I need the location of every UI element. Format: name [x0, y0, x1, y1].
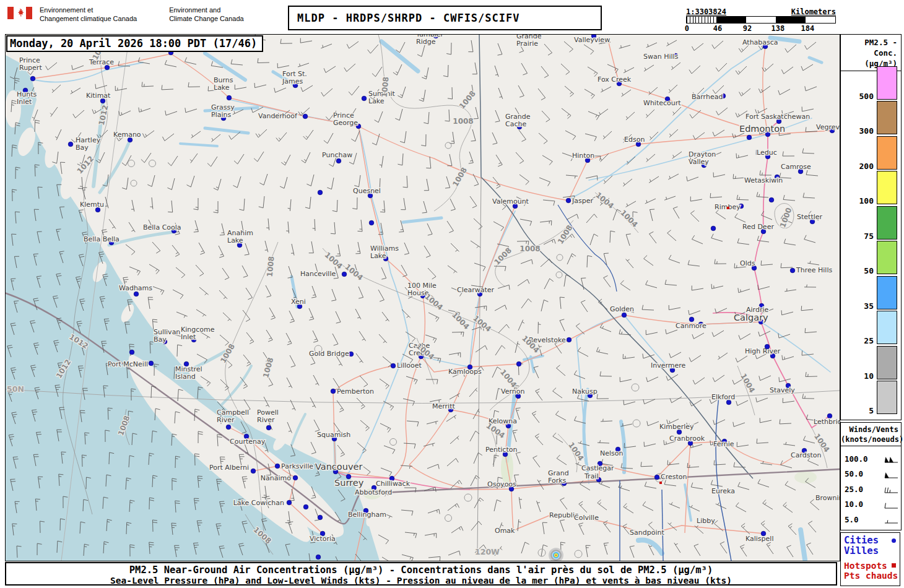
- city-dot[interactable]: [30, 76, 35, 81]
- wind-speed-label: 5.0: [845, 515, 871, 524]
- city-label: Kemano: [113, 131, 141, 139]
- pm25-color-swatch: [877, 381, 897, 414]
- city-label: Penticton: [485, 446, 517, 454]
- hotspot-square[interactable]: [659, 482, 662, 484]
- city-label: Fox Creek: [598, 76, 632, 84]
- city-dot[interactable]: [342, 272, 347, 277]
- city-dot[interactable]: [303, 504, 308, 509]
- weather-map[interactable]: PrinceRupertHuntsInletTerraceSmithersKit…: [6, 35, 840, 561]
- city-label: Golden: [610, 305, 634, 313]
- city-label: Three Hills: [796, 266, 832, 274]
- city-dot[interactable]: [251, 469, 256, 473]
- city-dot[interactable]: [369, 220, 374, 225]
- city-dot[interactable]: [747, 135, 752, 140]
- city-dot[interactable]: [362, 96, 367, 101]
- city-dot[interactable]: [318, 190, 323, 195]
- city-dot[interactable]: [227, 95, 232, 100]
- city-label: Klemtu: [80, 201, 104, 209]
- city-label: Calgary: [734, 313, 768, 322]
- scale-tick: 0: [685, 24, 689, 33]
- city-label: Kalispell: [745, 535, 773, 543]
- city-dot[interactable]: [266, 425, 271, 430]
- header: Environnement et Changement climatique C…: [7, 6, 244, 24]
- city-label: PrinceRupert: [19, 56, 42, 72]
- island: [394, 519, 400, 530]
- pm25-threshold-label: 35: [864, 301, 874, 311]
- scalebar-segment: [716, 17, 746, 23]
- scale-tick: 138: [771, 24, 784, 33]
- pm25-color-swatch: [877, 66, 897, 100]
- city-dot[interactable]: [516, 361, 521, 366]
- map-viewport[interactable]: Monday, 20 April 2026 18:00 PDT (17/46): [5, 34, 840, 561]
- city-label: Xeni: [291, 298, 306, 306]
- scalebar-segment: [687, 17, 716, 23]
- city-label: Nanaimo: [261, 474, 291, 482]
- city-dot[interactable]: [567, 337, 572, 342]
- scalebar-ticks: 04692138184: [686, 24, 838, 33]
- city-dot[interactable]: [287, 500, 292, 505]
- hotspot-square[interactable]: [727, 207, 729, 209]
- winds-legend: Winds/Vents (knots/noeuds) 100.050.025.0…: [840, 422, 902, 530]
- scale-ratio: 1:3303824: [686, 7, 726, 16]
- island: [381, 528, 388, 540]
- city-dot[interactable]: [331, 389, 336, 394]
- city-label: Kitimat: [86, 92, 111, 100]
- pm25-legend-row: 50: [841, 242, 897, 275]
- city-label: Chilliwack: [376, 480, 411, 488]
- wind-speed-row: 25.0: [845, 482, 899, 497]
- city-label: Colville: [574, 514, 599, 522]
- scalebar-segment: [776, 17, 806, 23]
- city-label: Jasper: [572, 197, 593, 205]
- city-label: Edson: [624, 136, 645, 144]
- city-dot[interactable]: [769, 197, 774, 202]
- wind-speed-row: 100.0: [845, 451, 899, 467]
- wind-speed-label: 10.0: [845, 499, 871, 509]
- city-label: Whitecourt: [643, 99, 681, 107]
- caption-box: PM2.5 Near-Ground Air Concentrations (µg…: [5, 562, 837, 586]
- scale-unit: Kilometers: [791, 7, 836, 16]
- wind-barb-icon: [871, 467, 899, 481]
- city-label: Kamloops: [448, 368, 482, 376]
- pm25-legend-row: 300: [841, 102, 897, 135]
- city-dot[interactable]: [316, 555, 321, 560]
- city-dot[interactable]: [68, 142, 73, 147]
- pm25-threshold-label: 100: [859, 196, 874, 205]
- city-dot[interactable]: [765, 344, 770, 349]
- pm25-threshold-label: 75: [864, 231, 874, 241]
- city-label: Quesnel: [353, 187, 381, 195]
- city-label: Valemount: [492, 197, 529, 205]
- city-dot[interactable]: [293, 475, 298, 480]
- wind-barb-icon: [871, 452, 899, 465]
- city-label: Osoyoos: [487, 480, 516, 488]
- city-dot[interactable]: [336, 158, 341, 163]
- city-label: Merritt: [432, 402, 455, 410]
- city-label: Lethbridge: [814, 418, 840, 426]
- city-dot[interactable]: [654, 475, 659, 480]
- city-dot[interactable]: [149, 361, 154, 366]
- eccc-weather-map-page: Environnement et Changement climatique C…: [0, 0, 904, 588]
- city-dot[interactable]: [275, 464, 280, 469]
- city-label: High River: [745, 347, 781, 355]
- city-label: Trail: [584, 472, 598, 480]
- city-dot[interactable]: [303, 114, 308, 119]
- city-label: Eureka: [711, 487, 735, 495]
- city-label: GrandePrairie: [516, 35, 542, 48]
- city-dot[interactable]: [318, 515, 323, 520]
- city-label: Hinton: [572, 152, 594, 160]
- caption-line1: PM2.5 Near-Ground Air Concentrations (µg…: [6, 564, 836, 576]
- city-label: Browning: [815, 494, 840, 502]
- city-dot[interactable]: [129, 350, 134, 355]
- city-dot[interactable]: [689, 317, 694, 322]
- city-dot[interactable]: [226, 425, 231, 430]
- city-dot[interactable]: [349, 352, 354, 357]
- wind-barb-icon: [871, 498, 899, 511]
- city-label: Wetaskiwin: [744, 176, 783, 184]
- city-dot[interactable]: [790, 268, 795, 273]
- wind-speed-row: 5.0: [845, 512, 899, 527]
- pm25-plume-ring: [555, 555, 557, 556]
- city-dot[interactable]: [134, 292, 139, 296]
- city-dot[interactable]: [391, 363, 396, 368]
- city-dot[interactable]: [566, 198, 571, 203]
- city-dot[interactable]: [711, 226, 716, 231]
- city-dot[interactable]: [622, 313, 627, 318]
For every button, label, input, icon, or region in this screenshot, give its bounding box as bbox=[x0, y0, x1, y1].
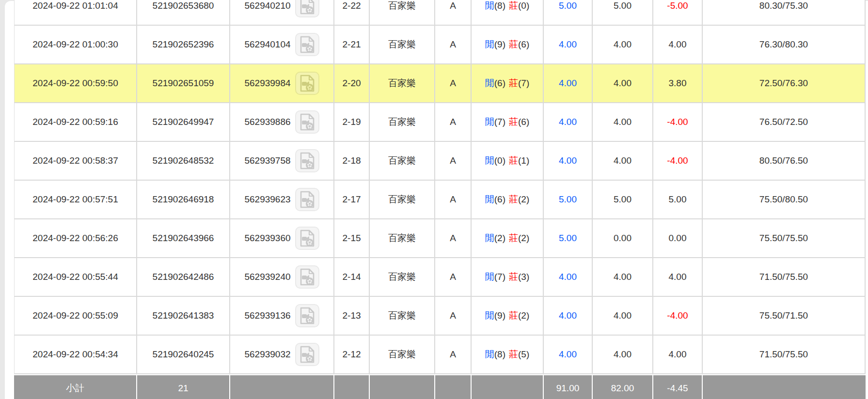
video-icon-button[interactable] bbox=[295, 72, 319, 95]
cell-result: 閒(2)莊(2) bbox=[472, 219, 544, 258]
banker-score: (7) bbox=[518, 78, 529, 89]
cell-game-name: 百家樂 bbox=[370, 0, 435, 26]
player-score: (7) bbox=[494, 272, 505, 282]
video-icon-button[interactable] bbox=[295, 227, 319, 250]
video-icon-button[interactable] bbox=[295, 110, 319, 134]
cell-result: 閒(9)莊(2) bbox=[472, 297, 544, 336]
cell-time: 2024-09-22 00:58:37 bbox=[14, 142, 137, 181]
cell-bet-number: 521902642486 bbox=[137, 258, 230, 297]
table-row: 2024-09-22 00:56:26521902643966562939360… bbox=[14, 219, 866, 258]
cell-game-number: 562940210 bbox=[230, 0, 334, 26]
cell-valid-bet: 4.00 bbox=[593, 64, 653, 103]
subtotal-empty-table bbox=[435, 374, 472, 399]
video-icon-button[interactable] bbox=[295, 304, 319, 327]
player-score: (2) bbox=[494, 233, 505, 244]
video-icon-button[interactable] bbox=[295, 0, 319, 17]
player-score: (0) bbox=[494, 155, 505, 166]
cell-game-number: 562939758 bbox=[230, 142, 334, 181]
cell-bet-amount: 4.00 bbox=[544, 64, 593, 103]
cell-result: 閒(6)莊(7) bbox=[472, 64, 544, 103]
cell-table: A bbox=[435, 297, 472, 336]
game-number: 562939360 bbox=[244, 233, 290, 244]
cell-table: A bbox=[435, 103, 472, 142]
cell-table: A bbox=[435, 219, 472, 258]
cell-win-loss: -4.00 bbox=[653, 103, 703, 142]
table-body: 2024-09-22 01:01:04521902653680562940210… bbox=[14, 0, 866, 374]
subtotal-empty-balance bbox=[703, 374, 866, 399]
video-file-icon bbox=[299, 0, 316, 15]
cell-balance: 76.30/80.30 bbox=[703, 26, 866, 64]
cell-round: 2-13 bbox=[334, 297, 370, 336]
table-row: 2024-09-22 00:55:09521902641383562939136… bbox=[14, 297, 866, 336]
game-number: 562939758 bbox=[244, 155, 290, 166]
game-number: 562939886 bbox=[244, 117, 290, 127]
cell-win-loss: -5.00 bbox=[653, 0, 703, 26]
cell-valid-bet: 4.00 bbox=[593, 103, 653, 142]
cell-game-number: 562939032 bbox=[230, 336, 334, 374]
cell-round: 2-15 bbox=[334, 219, 370, 258]
cell-bet-amount: 5.00 bbox=[544, 219, 593, 258]
game-number: 562940104 bbox=[244, 39, 290, 50]
banker-label: 莊 bbox=[509, 348, 518, 361]
banker-label: 莊 bbox=[509, 154, 518, 167]
content-panel: 2024-09-22 01:01:04521902653680562940210… bbox=[5, 1, 868, 399]
cell-result: 閒(6)莊(2) bbox=[472, 181, 544, 219]
player-score: (6) bbox=[494, 78, 505, 89]
cell-win-loss: 3.80 bbox=[653, 64, 703, 103]
cell-time: 2024-09-22 00:55:09 bbox=[14, 297, 137, 336]
cell-balance: 72.50/76.30 bbox=[703, 64, 866, 103]
cell-round: 2-19 bbox=[334, 103, 370, 142]
video-file-icon bbox=[299, 190, 316, 209]
video-icon-button[interactable] bbox=[295, 149, 319, 172]
cell-round: 2-18 bbox=[334, 142, 370, 181]
cell-round: 2-22 bbox=[334, 0, 370, 26]
cell-bet-number: 521902653680 bbox=[137, 0, 230, 26]
cell-round: 2-20 bbox=[334, 64, 370, 103]
table-row: 2024-09-22 01:00:30521902652396562940104… bbox=[14, 26, 866, 64]
player-score: (6) bbox=[494, 194, 505, 205]
cell-bet-amount: 4.00 bbox=[544, 103, 593, 142]
player-label: 閒 bbox=[485, 309, 494, 322]
cell-valid-bet: 4.00 bbox=[593, 336, 653, 374]
cell-win-loss: 4.00 bbox=[653, 26, 703, 64]
game-number: 562940210 bbox=[244, 0, 290, 11]
video-icon-button[interactable] bbox=[295, 188, 319, 211]
player-label: 閒 bbox=[485, 154, 494, 167]
cell-round: 2-17 bbox=[334, 181, 370, 219]
table-row: 2024-09-22 00:59:16521902649947562939886… bbox=[14, 103, 866, 142]
game-number: 562939032 bbox=[244, 349, 290, 360]
game-number: 562939623 bbox=[244, 194, 290, 205]
video-file-icon bbox=[299, 307, 316, 325]
game-number: 562939984 bbox=[244, 78, 290, 89]
cell-bet-amount: 4.00 bbox=[544, 297, 593, 336]
subtotal-empty-gameno bbox=[230, 374, 334, 399]
cell-game-number: 562939136 bbox=[230, 297, 334, 336]
table-row: 2024-09-22 01:01:04521902653680562940210… bbox=[14, 0, 866, 26]
cell-game-name: 百家樂 bbox=[370, 181, 435, 219]
video-icon-button[interactable] bbox=[295, 265, 319, 289]
cell-table: A bbox=[435, 26, 472, 64]
video-file-icon bbox=[299, 345, 316, 364]
cell-time: 2024-09-22 00:56:26 bbox=[14, 219, 137, 258]
player-label: 閒 bbox=[485, 77, 494, 90]
banker-label: 莊 bbox=[509, 271, 518, 283]
cell-table: A bbox=[435, 64, 472, 103]
bet-history-table: 2024-09-22 01:01:04521902653680562940210… bbox=[14, 0, 866, 399]
subtotal-label: 小計 bbox=[14, 374, 137, 399]
subtotal-bet-total: 91.00 bbox=[544, 374, 593, 399]
cell-balance: 71.50/75.50 bbox=[703, 258, 866, 297]
video-icon-button[interactable] bbox=[295, 343, 319, 366]
subtotal-empty-round bbox=[334, 374, 370, 399]
cell-bet-amount: 4.00 bbox=[544, 26, 593, 64]
cell-valid-bet: 0.00 bbox=[593, 219, 653, 258]
video-icon-button[interactable] bbox=[295, 33, 319, 56]
cell-result: 閒(0)莊(1) bbox=[472, 142, 544, 181]
banker-score: (2) bbox=[518, 310, 529, 321]
cell-game-number: 562940104 bbox=[230, 26, 334, 64]
cell-balance: 75.50/71.50 bbox=[703, 297, 866, 336]
banker-label: 莊 bbox=[509, 232, 518, 245]
table-row: 2024-09-22 00:54:34521902640245562939032… bbox=[14, 336, 866, 374]
subtotal-row: 小計 21 91.00 82.00 -4.45 bbox=[14, 374, 866, 399]
cell-bet-number: 521902641383 bbox=[137, 297, 230, 336]
player-label: 閒 bbox=[485, 38, 494, 51]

### WHAT YOU NEED TO DO:
How many lines in the records hold the string "Ground"? Answer with only that number.

### TASK SOLUTION:
2